When Fairfax County Supervisor Nancy K. Falck drives down Haycock Road, in her mind's eye she sees a four-lane street that is a major access route to the West Falls Church Metro station.

When state Sen. Clive L. DuVal 2d of Arlington travels the same road, he envisions something entirely different: a hilly, predominantly residential two-lane street.

Though their visions are not mutually exclusive, there's one thing that Republican Falck and Democrat DuVal see that is exactly the same -- votes.

The section of Haycock Road under dispute is a 3,600-foot sliver of pavement between Rte. 7 and Great Falls Street on the border of Falls Church. It seems an unlikely battleground for the Dranesville District supervisor and the dean of the Northern Virginia delegation to the General Assembly, both of whom represent the area. Each is running for reelection Nov. 3.

A rolling, rustic, two-lane street lined with about 25 houses and towering, lush trees, Haycock Road could be a country road except for one thing that guarantees its prominence. About 500 feet off its shoulder is the West Falls Church Metro Station, which is used by about 4,800 commuters a day. Two of the station's three entrances and exits are on Haycock Road.

Falck believes the road needs to be widened to relieve rush-hour traffic around the station and says that DuVal is fighting the project to appease a small group of people who own homes on the street.
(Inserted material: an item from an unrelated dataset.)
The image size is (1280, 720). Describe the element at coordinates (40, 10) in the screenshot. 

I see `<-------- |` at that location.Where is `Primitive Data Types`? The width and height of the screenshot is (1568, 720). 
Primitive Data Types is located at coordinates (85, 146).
DuVal argues that much of the road does not need improvement and that local citizens' groups don't want it widened. Both cite traffic studies they say support their positions.
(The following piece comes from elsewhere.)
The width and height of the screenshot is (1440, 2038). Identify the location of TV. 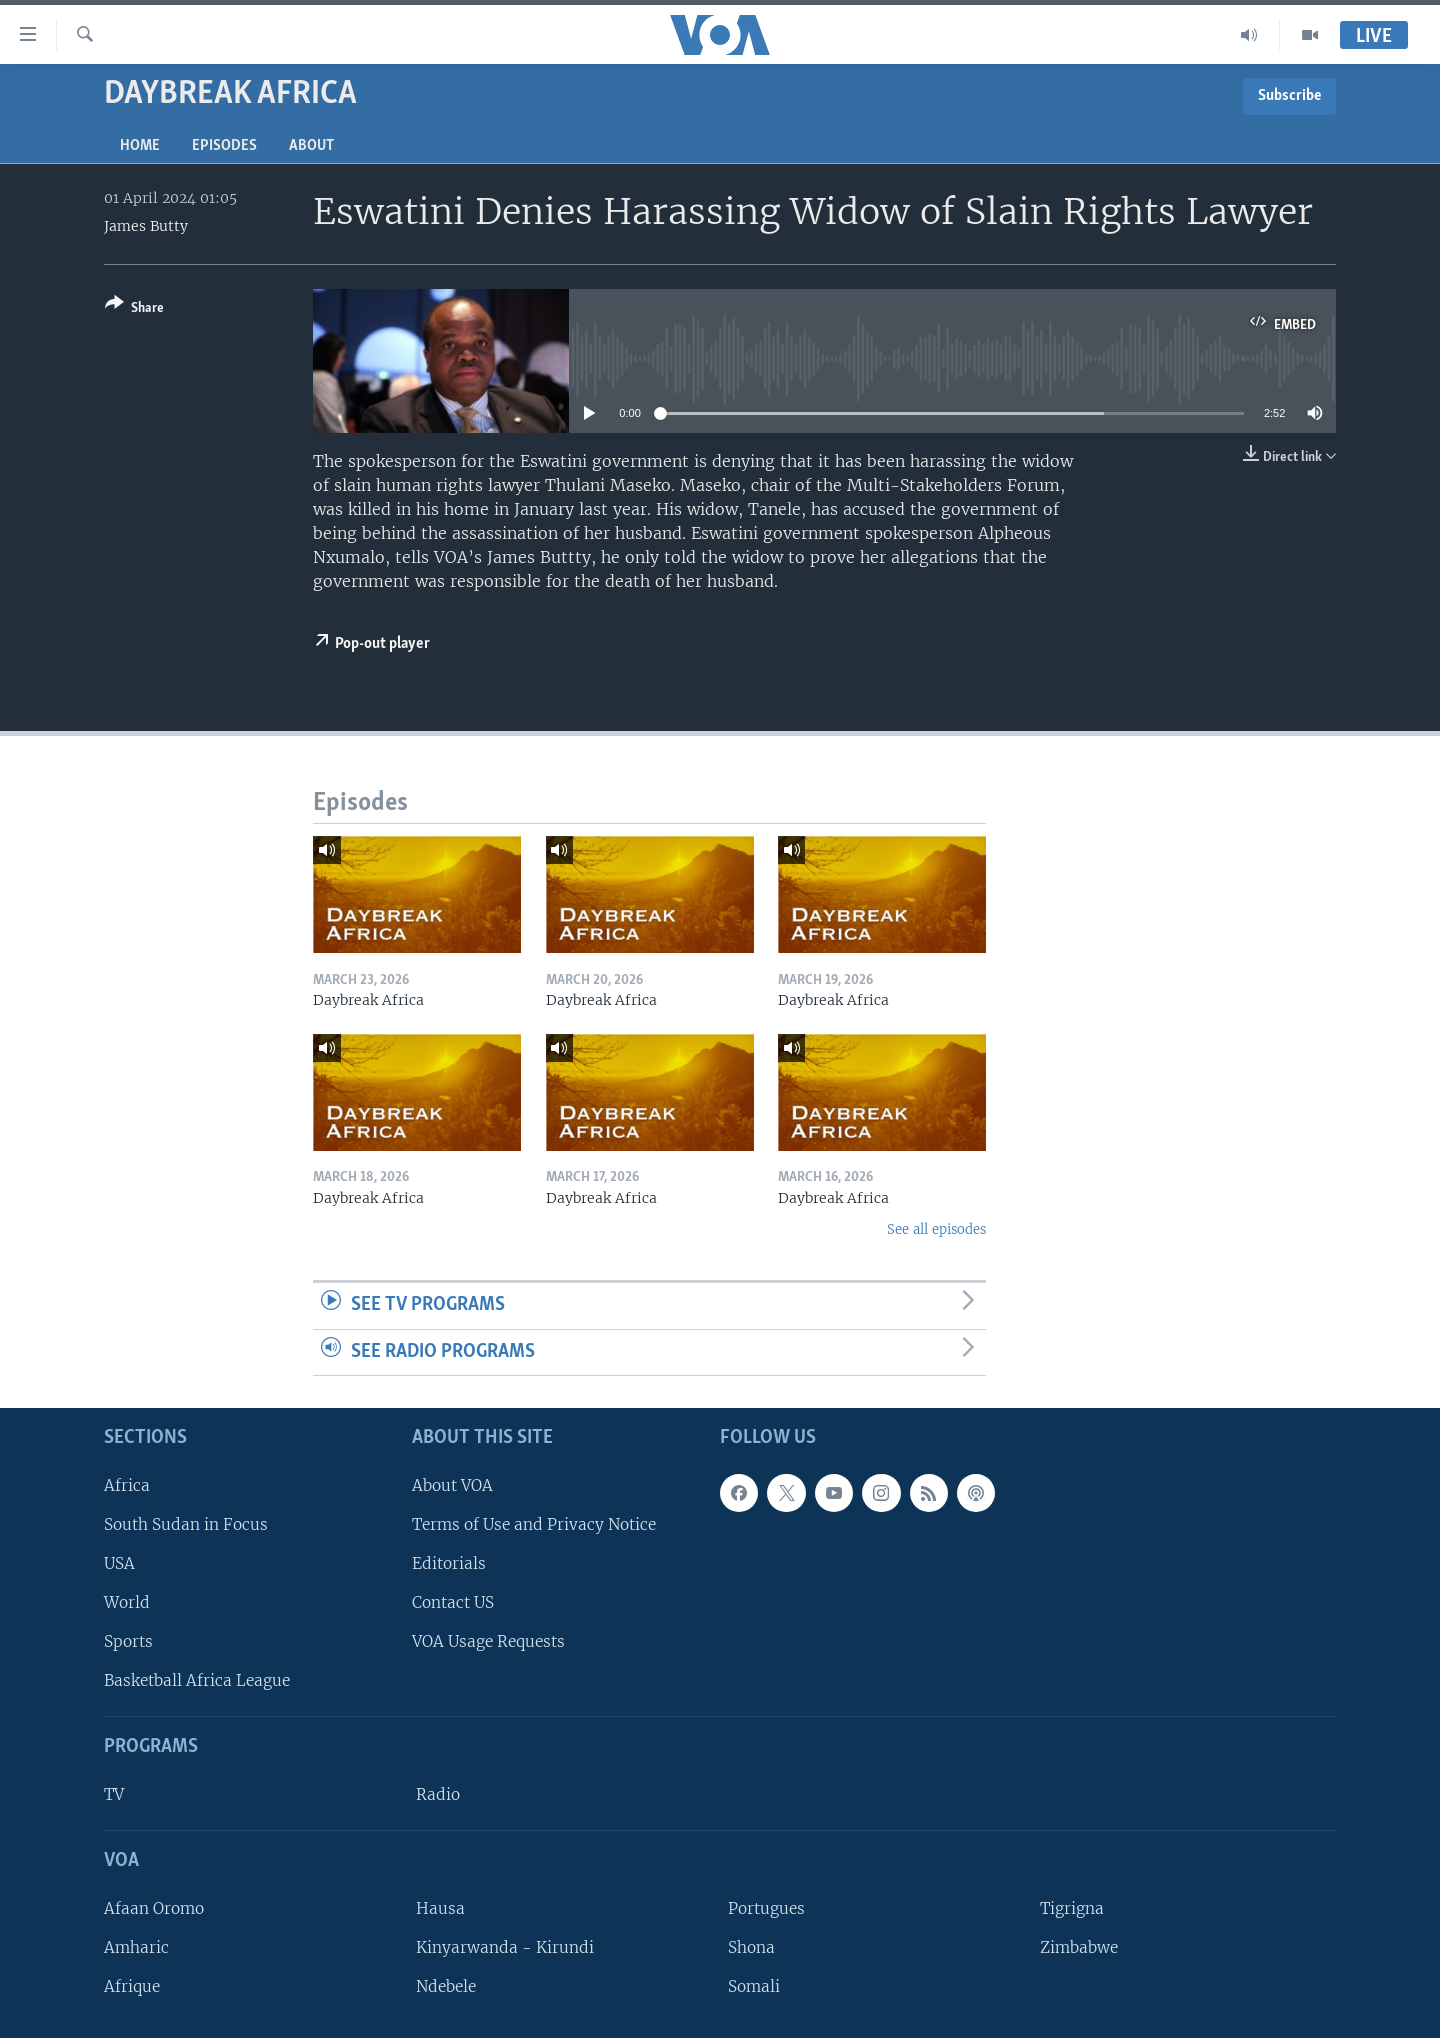
(114, 1794).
"I thought nowadays we politicians were supposed to stand tall when there are road projects that need to be done," Falck said. "I am incurring the political baggage of having to tell my constituents that we need a road project that some of them don't want."
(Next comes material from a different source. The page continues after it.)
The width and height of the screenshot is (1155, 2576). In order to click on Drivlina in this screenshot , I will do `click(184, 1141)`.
DuVal denies that he is catering to the wishes of a few.

"I've been around here three times as long as Falck has," he said. "I'm representing my constituents. There are hundreds of votes on this."

Falck claims that DuVal has used his considerable prestige to persuade state road officials to delay and scale back the project. She notes that the county's master plan calls for Haycock Road to be four lanes and that funds for the $4.6 million project are available. About $1.25 million is from state revenue sharing funds.

DuVal said that residents of the area are concerned that if the road is widened it will cut across their front yards and become a "speedway." In addition, he said, "75 percent of the traffic enters the West Falls Church Station from {an entrance on} Rte. 7."

DuVal said that last month he told state road officials that he would bump the issue to Gov. Gerald L. Baliles if they didn't reconsider scaling back their plans. "It never got that far," he said.

Instead, DuVal said that he has reached an agreement with the state Department of Transportation under which the road will be improved in two stages. The first, to be completed by 1990, would create four lanes for the section of Haycock Road between Rte. 7 and the I-66 overpass that includes the entrances to the Metro station.

The second phase would widen Haycock Road between the I-66 overpass and Great Falls Street "but not until it's needed," DuVal said, adding that that may be more than a decade away.

"The whole project is only blocks long," Falck countered. "I'm an old fat lady and I can walk from Rte. 7 to Great Falls Street. Why disrupt the neighborhood and the Metro station twice when we can do it in one fell swoop?"

The state Highway and Transportation Board is scheduled to consider the project Aug. 20. Falck said if the project is not approved, "I'm going to ask to change the funding, use the revenue sharing funds somewhere else and use county money" to complete the project.